▸ WORK REQUEST:
Filter the entries below, keeping only lines with "Записать".

▸ SOURCE MATERIAL:
● ● ● ● ●
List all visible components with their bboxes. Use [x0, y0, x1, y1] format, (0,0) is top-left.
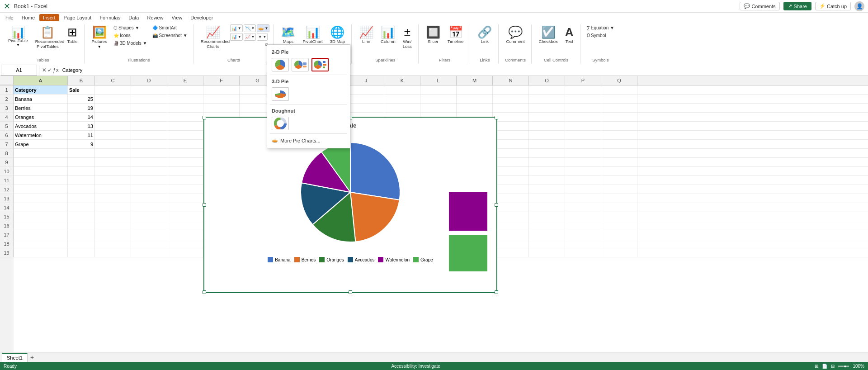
cell-13-2[interactable] — [68, 194, 95, 203]
cell-1-2[interactable]: Sale — [68, 85, 95, 94]
col-header-q[interactable]: Q — [601, 76, 637, 85]
pie-exploded-thumb[interactable] — [292, 58, 309, 71]
catch-up-button[interactable]: ⚡ Catch up — [815, 2, 851, 10]
cell-8-15[interactable] — [529, 149, 565, 157]
handle-bm[interactable] — [349, 290, 352, 294]
cell-13-16[interactable] — [565, 194, 601, 203]
3d-pie-thumb[interactable] — [272, 87, 289, 101]
menu-insert[interactable]: Insert — [39, 14, 59, 21]
cell-16-1[interactable] — [14, 221, 68, 230]
table-button[interactable]: ⊞ Table — [65, 24, 80, 46]
cell-5-16[interactable] — [565, 122, 601, 130]
cell-12-1[interactable] — [14, 185, 68, 194]
cell-12-4[interactable] — [131, 185, 167, 194]
cell-3-14[interactable] — [493, 104, 529, 112]
cell-2-4[interactable] — [131, 95, 167, 103]
row-header-18[interactable]: 18 — [0, 239, 14, 248]
cell-15-5[interactable] — [167, 212, 203, 221]
cell-4-3[interactable] — [95, 113, 131, 121]
row-header-8[interactable]: 8 — [0, 149, 14, 158]
cell-15-16[interactable] — [565, 212, 601, 221]
cell-3-13[interactable] — [457, 104, 493, 112]
cell-17-14[interactable] — [493, 230, 529, 239]
cell-11-14[interactable] — [493, 176, 529, 185]
comments-button[interactable]: 💬 Comments — [740, 2, 779, 10]
pie-slice-1[interactable] — [350, 192, 400, 242]
cell-16-15[interactable] — [529, 221, 565, 230]
cell-19-14[interactable] — [493, 248, 529, 257]
cell-17-15[interactable] — [529, 230, 565, 239]
cell-17-2[interactable] — [68, 230, 95, 239]
cell-17-17[interactable] — [601, 230, 637, 239]
page-break-view-icon[interactable]: ⊟ — [831, 364, 835, 369]
sheet-tab-1[interactable]: Sheet1 — [2, 353, 28, 362]
cell-2-6[interactable] — [203, 95, 240, 103]
timeline-button[interactable]: 📅 Timeline — [445, 24, 467, 46]
cell-8-14[interactable] — [493, 149, 529, 157]
cell-15-15[interactable] — [529, 212, 565, 221]
cell-10-3[interactable] — [95, 167, 131, 176]
cell-2-13[interactable] — [457, 95, 493, 103]
avatar[interactable]: 👤 — [854, 1, 864, 11]
cell-12-15[interactable] — [529, 185, 565, 194]
cell-9-16[interactable] — [565, 158, 601, 166]
cell-2-12[interactable] — [420, 95, 457, 103]
col-header-o[interactable]: O — [529, 76, 565, 85]
symbol-button[interactable]: Ω Symbol — [585, 32, 616, 39]
cell-4-15[interactable] — [529, 113, 565, 121]
cell-3-5[interactable] — [167, 104, 203, 112]
cell-5-15[interactable] — [529, 122, 565, 130]
cell-7-1[interactable]: Grape — [14, 140, 68, 148]
cell-5-14[interactable] — [493, 122, 529, 130]
insert-function-icon[interactable]: ƒx — [53, 67, 59, 73]
cell-11-3[interactable] — [95, 176, 131, 185]
cell-8-17[interactable] — [601, 149, 637, 157]
row-header-19[interactable]: 19 — [0, 248, 14, 257]
menu-view[interactable]: View — [168, 14, 186, 21]
cell-14-14[interactable] — [493, 203, 529, 212]
cell-15-1[interactable] — [14, 212, 68, 221]
cell-6-14[interactable] — [493, 131, 529, 139]
cell-16-5[interactable] — [167, 221, 203, 230]
cell-1-5[interactable] — [167, 85, 203, 94]
row-header-6[interactable]: 6 — [0, 131, 14, 140]
cell-1-6[interactable] — [203, 85, 240, 94]
cell-19-5[interactable] — [167, 248, 203, 257]
cell-9-1[interactable] — [14, 158, 68, 166]
cell-1-17[interactable] — [601, 85, 637, 94]
column-sparkline-button[interactable]: 📊 Column — [378, 24, 398, 46]
cell-17-16[interactable] — [565, 230, 601, 239]
cell-16-2[interactable] — [68, 221, 95, 230]
row-header-14[interactable]: 14 — [0, 203, 14, 212]
cell-4-5[interactable] — [167, 113, 203, 121]
col-header-n[interactable]: N — [493, 76, 529, 85]
cell-13-4[interactable] — [131, 194, 167, 203]
row-header-12[interactable]: 12 — [0, 185, 14, 194]
cell-18-3[interactable] — [95, 239, 131, 248]
3d-models-button[interactable]: 🗿 3D Models ▼ — [112, 40, 149, 47]
cell-11-15[interactable] — [529, 176, 565, 185]
cell-14-1[interactable] — [14, 203, 68, 212]
row-header-1[interactable]: 1 — [0, 85, 14, 95]
cell-15-4[interactable] — [131, 212, 167, 221]
cell-12-3[interactable] — [95, 185, 131, 194]
select-all-button[interactable] — [0, 76, 14, 85]
row-header-10[interactable]: 10 — [0, 167, 14, 176]
row-header-11[interactable]: 11 — [0, 176, 14, 185]
cell-9-3[interactable] — [95, 158, 131, 166]
cell-18-4[interactable] — [131, 239, 167, 248]
menu-page-layout[interactable]: Page Layout — [60, 14, 95, 21]
cell-11-4[interactable] — [131, 176, 167, 185]
cell-3-10[interactable] — [348, 104, 384, 112]
cell-9-4[interactable] — [131, 158, 167, 166]
cell-16-4[interactable] — [131, 221, 167, 230]
cell-10-17[interactable] — [601, 167, 637, 176]
cell-2-1[interactable]: Banana — [14, 95, 68, 103]
icons-button[interactable]: ⭐ Icons — [112, 32, 149, 39]
smartart-button[interactable]: 🔷 SmartArt — [151, 24, 189, 31]
cell-6-15[interactable] — [529, 131, 565, 139]
cell-2-14[interactable] — [493, 95, 529, 103]
cell-19-16[interactable] — [565, 248, 601, 257]
cell-5-2[interactable]: 13 — [68, 122, 95, 130]
cell-15-14[interactable] — [493, 212, 529, 221]
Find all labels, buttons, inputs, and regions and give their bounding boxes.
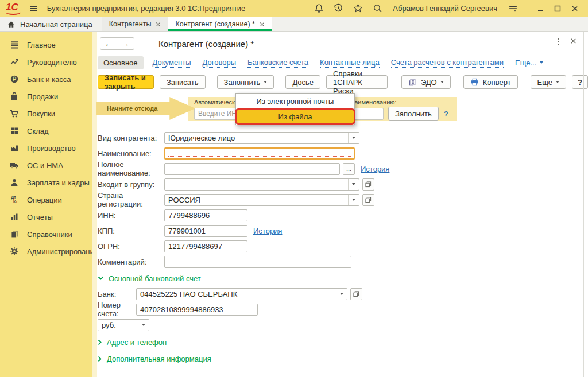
notifications-button[interactable] (311, 2, 326, 15)
tab-home-label: Начальная страница (20, 20, 92, 29)
forward-button[interactable]: → (117, 38, 134, 49)
inn-input[interactable]: 7799488696 (164, 209, 247, 221)
sidebar-item-warehouse[interactable]: Склад (0, 122, 92, 139)
sidebar-item-fixed-assets[interactable]: ОС и НМА (0, 157, 92, 174)
menu-item-from-email[interactable]: Из электронной почты (236, 94, 354, 108)
sidebar-item-main[interactable]: Главное (0, 36, 92, 53)
tabbar: Начальная страница Контрагенты Контраген… (0, 17, 588, 32)
edo-documents-icon (408, 78, 417, 87)
maximize-button[interactable] (550, 2, 565, 15)
sidebar-item-directories[interactable]: Справочники (0, 226, 92, 243)
section-main-bank-account[interactable]: Основной банковский счет (98, 273, 588, 284)
chevron-down-icon (540, 61, 543, 64)
close-icon (571, 5, 579, 13)
dossier-button[interactable]: Досье (285, 75, 320, 89)
section-address-phone[interactable]: Адрес и телефон (98, 336, 588, 348)
combo-arrow-button[interactable] (336, 289, 347, 300)
group-combobox[interactable] (164, 178, 359, 191)
factory-icon (9, 143, 20, 153)
combo-arrow-button[interactable] (138, 320, 149, 331)
nav-more-button[interactable]: Еще... (515, 59, 543, 67)
search-button[interactable] (370, 2, 385, 15)
history-button[interactable] (331, 2, 346, 15)
account-number-input[interactable]: 40702810899994886933 (136, 304, 258, 316)
field-row-account: Номер счета: 40702810899994886933 (98, 303, 588, 316)
sidebar-item-administration[interactable]: Администрирование (0, 243, 92, 260)
ruble-circle-icon: ₽ (9, 75, 20, 84)
sidebar-item-operations[interactable]: Дт Кт Операции (0, 191, 92, 208)
tab-close-button[interactable] (260, 22, 265, 27)
nav-tab-settlement-accounts[interactable]: Счета расчетов с контрагентами (391, 58, 504, 68)
comment-input[interactable] (164, 256, 351, 268)
sidebar-item-salary-hr[interactable]: Зарплата и кадры (0, 174, 92, 191)
currency-combobox[interactable]: руб. (98, 319, 149, 331)
form-close-button[interactable] (570, 37, 577, 46)
field-row-bank: Банк: 044525225 ПАО СБЕРБАНК (98, 287, 588, 300)
field-row-name: Наименование: (98, 147, 588, 160)
country-combobox[interactable]: РОССИЯ (164, 194, 359, 206)
tab-label: Контрагенты (109, 20, 152, 28)
save-and-close-button[interactable]: Записать и закрыть (98, 75, 154, 89)
titlebar: 1С Бухгалтерия предприятия, редакция 3.0… (0, 0, 588, 17)
app-title: Бухгалтерия предприятия, редакция 3.0 1С… (47, 4, 246, 13)
name-input[interactable] (164, 147, 355, 160)
tab-close-button[interactable] (156, 22, 161, 27)
country-open-button[interactable] (362, 194, 374, 206)
history-clock-icon (334, 3, 343, 13)
home-icon (7, 20, 16, 29)
minimize-button[interactable] (533, 2, 548, 15)
favorites-button[interactable] (350, 2, 365, 15)
kpp-input[interactable]: 779901001 (164, 225, 247, 237)
tab-counterparty-new[interactable]: Контрагент (создание) * (168, 17, 272, 31)
bank-open-button[interactable] (350, 288, 362, 300)
nav-tab-documents[interactable]: Документы (153, 58, 191, 68)
sidebar-item-production[interactable]: Производство (0, 139, 92, 157)
kpp-history-link[interactable]: История (253, 227, 282, 235)
combo-arrow-button[interactable] (348, 179, 359, 190)
truck-icon (9, 161, 20, 170)
sidebar-item-purchases[interactable]: Покупки (0, 105, 92, 122)
nav-tab-contacts[interactable]: Контактные лица (320, 58, 380, 68)
assistant-help-link[interactable]: ? (444, 110, 448, 118)
group-open-button[interactable] (362, 178, 374, 191)
combo-arrow-button[interactable] (348, 133, 359, 143)
current-user[interactable]: Абрамов Геннадий Сергеевич (393, 4, 497, 13)
spark-reports-button[interactable]: Справки 1СПАРК Риски (326, 75, 388, 89)
sidebar-item-bank-cash[interactable]: ₽ Банк и касса (0, 71, 92, 88)
assistant-fill-button[interactable]: Заполнить (388, 107, 439, 121)
content-right-divider (583, 32, 584, 377)
main-menu-button[interactable] (26, 2, 41, 15)
bank-combobox[interactable]: 044525225 ПАО СБЕРБАНК (136, 288, 347, 300)
nav-tab-contracts[interactable]: Договоры (203, 58, 236, 68)
history-nav-buttons: ← → (100, 37, 134, 50)
books-icon (9, 230, 20, 239)
combo-arrow-button[interactable] (348, 195, 359, 205)
kind-combobox[interactable]: Юридическое лицо (164, 132, 359, 144)
more-button[interactable]: Еще (531, 75, 566, 89)
full-name-more-button[interactable]: ... (343, 163, 355, 175)
nav-tab-bank-accounts[interactable]: Банковские счета (247, 58, 308, 68)
field-row-ogrn: ОГРН: 1217799488697 (98, 240, 588, 252)
tab-counterparties[interactable]: Контрагенты (102, 17, 168, 31)
nav-tab-main[interactable]: Основное (98, 56, 144, 69)
fill-dropdown-button[interactable]: Заполнить (217, 75, 274, 89)
help-button[interactable]: ? (572, 75, 588, 89)
sidebar-item-manager[interactable]: Руководителю (0, 53, 92, 71)
chevron-down-icon (556, 81, 559, 83)
menu-item-from-file[interactable]: Из файла (235, 108, 355, 125)
edo-dropdown-button[interactable]: ЭДО (401, 75, 451, 89)
save-button[interactable]: Записать (160, 75, 206, 89)
envelope-print-button[interactable]: Конверт (463, 75, 518, 89)
tab-home[interactable]: Начальная страница (0, 17, 102, 31)
section-additional-info[interactable]: Дополнительная информация (98, 353, 588, 364)
titlebar-tools: Абрамов Геннадий Сергеевич (311, 2, 582, 15)
back-button[interactable]: ← (100, 38, 117, 49)
form-menu-dots-button[interactable] (558, 38, 559, 45)
sidebar-item-sales[interactable]: Продажи (0, 88, 92, 105)
ogrn-input[interactable]: 1217799488697 (164, 240, 247, 252)
sidebar-item-reports[interactable]: Отчеты (0, 208, 92, 226)
full-name-input[interactable] (164, 163, 340, 175)
close-window-button[interactable] (567, 2, 582, 15)
full-name-history-link[interactable]: История (361, 165, 389, 173)
service-menu-button[interactable] (505, 2, 520, 15)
● ● ● ● ●
▸ SOLUTION TO THIS TASK:
save-and-close-button[interactable]: Записать и закрыть (98, 75, 154, 89)
save-button[interactable]: Записать (160, 75, 206, 89)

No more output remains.